Monday, November 1, 2010

#537: The Magician

(Ingmar Bergman, 1958)

The Bergman film to receive the Criterion treatment most recently, The Magician is also one of the more unusual films in the director's entries. For starters, there's a happy ending, something that happened occasionally, as with the comedy Smiles of a Summer Night, but with very few of the director's films that are so directly tied into his core themes, as The Magician certainly is. Furthermore, moments of The Magician play out more like Corridors of Blood than The Seventh Seal. There are hands reaching out from the darkness, solemn discussions of the unknown (magic, not God... or are they one and the same to Bergman?), and criminals with a mysterious past in disguises.

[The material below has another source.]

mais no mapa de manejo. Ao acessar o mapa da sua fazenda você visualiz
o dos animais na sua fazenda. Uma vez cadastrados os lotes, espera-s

The magician of the title is played (masterfully as always) by Max Von Sydow as Bergman's representative artist, facing off against the scientist. The showdown between the two (with a bit of the law thrown in) is a fascinating give and take between the two perspectives, and the final development, in which the king calls on the magician to perform for him, seems to imply that art will always win out, not because people believe despite all evidence but because they want to believe. This is what ties The Magician so strongly into the overall themes of Bergman's films, and it's what (along with the mere fact that Bergman made the movie) elevates it beyond its humble roots as a house of mirrors. I don't think the film can compare with Bergman's great films (like the one I watched after this one, Through the Glass Darkly) but standing on its own, it's a fine, entertaining investigation into our inability to ignore our own doubts about our reality and our reluctance to change it.